Corinthians além das quatro linhas
A identidade corinthiana aparece em música, teatro, literatura, artes visuais e cinema. Arquibancada, bairro, migração e memória popular produziram narrativas que ajudam a explicar o tamanho do clube. Reunir essas linguagens em uma programação própria pode aproximar gerações.
O cineclube também oferece oportunidade de preservar acervo. Filmes, documentários e registros independentes muitas vezes ficam dispersos. Sessões comentadas podem dar contexto, identificar personagens e recuperar histórias pouco conhecidas.
Para funcionar, a iniciativa precisará de calendário, curadoria e acessibilidade. Exibir uma obra inaugural é um bom começo, mas continuidade definirá se o projeto se torna parte da vida cultural do Parque São Jorge.
Torcida poderá enviar obras
O clube informou que abrirá inscrições para produções audiovisuais feitas pela própria Fiel. A medida pode revelar documentários, curtas e registros de diferentes territórios. Critérios de seleção, autorização de imagem e direitos de exibição deverão ser publicados com clareza.
A participação da torcida é coerente com a história do Corinthians, construída por narrativas populares. O cineclube pode oferecer tela a autores que dificilmente chegam ao circuito comercial e estimular novos olhares sobre futebol feminino, base, modalidades e vida associativa.
Curadoria aberta não significa ausência de responsabilidade. O clube precisa preservar diversidade de vozes, evitar uso partidário e garantir respeito a direitos autorais. Um regulamento público protege autores e instituição.
Como acompanhar a estreia
A sessão será em 29 de agosto, às 14h. Como as vagas são limitadas, o torcedor deve consultar os canais oficiais do Corinthians para inscrição e regras de acesso antes de ir ao Parque São Jorge.
Eventuais mudanças de local, horário ou capacidade também devem ser confirmadas na publicação organizadora. O Dale Coringão atualizará a informação se o Departamento Cultural divulgar novas orientações.

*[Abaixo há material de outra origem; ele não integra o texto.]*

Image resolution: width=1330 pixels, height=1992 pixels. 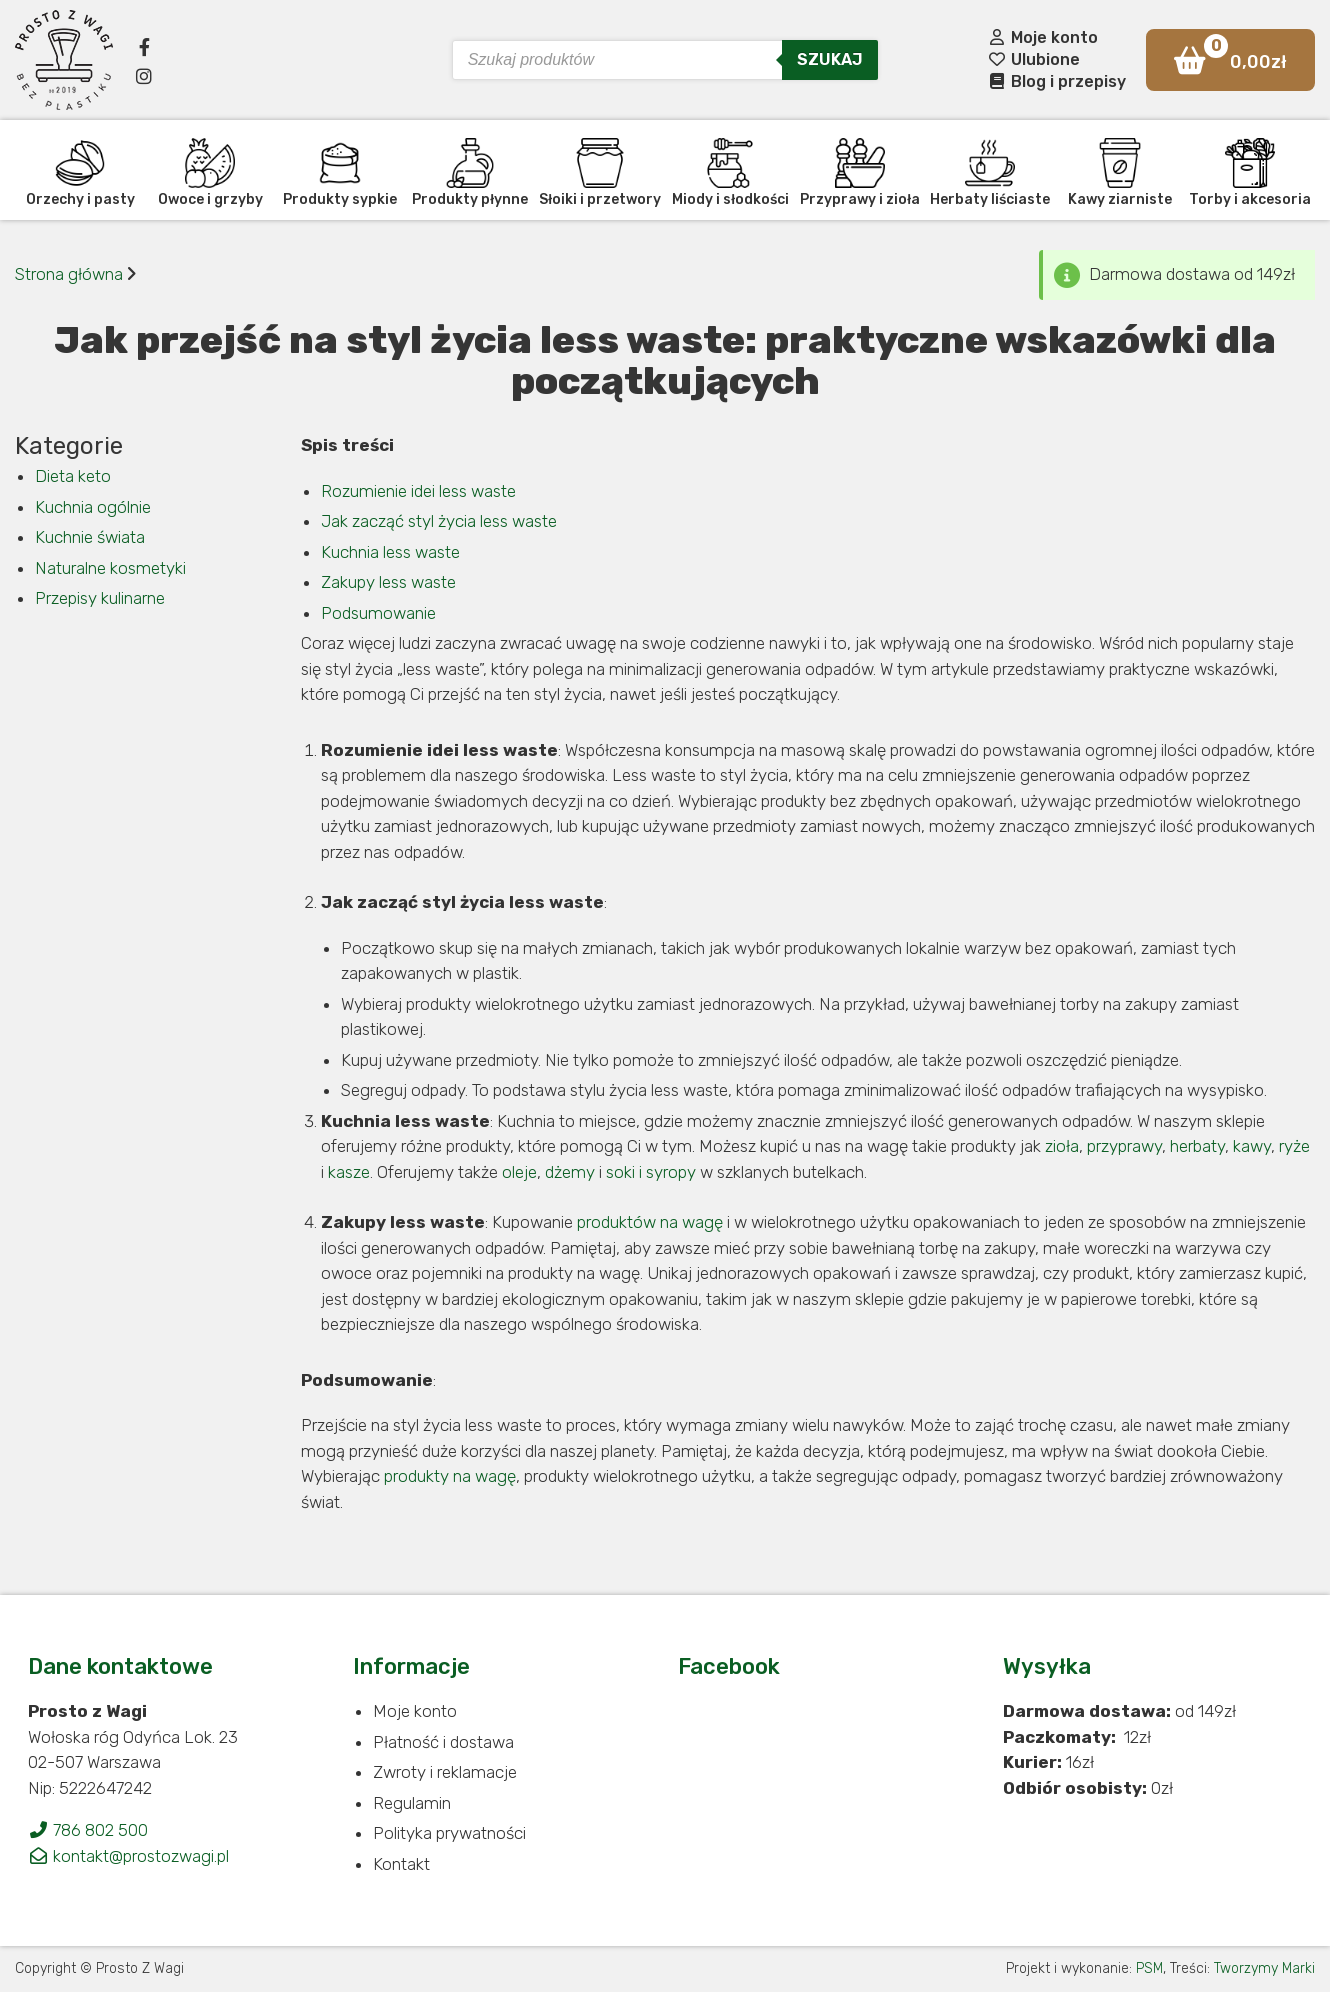 What do you see at coordinates (110, 568) in the screenshot?
I see `Naturalne kosmetyki` at bounding box center [110, 568].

O Cineclube Fiel nasce com potencial para unir entretenimento e preservação histórica. Se mantiver programação e espaço real para a torcida, poderá ampliar a forma como o Corinthians conta sua própria história.
Análise do Dale Coringão
A estreia com Mazzaropi é uma escolha forte porque conecta humor, cotidiano e paixão corinthiana. O desafio é evitar que a iniciativa se limite a um evento isolado. Programação recorrente, acervo organizado e seleção transparente das obras da Fiel podem transformar o cineclube em patrimônio cultural do clube.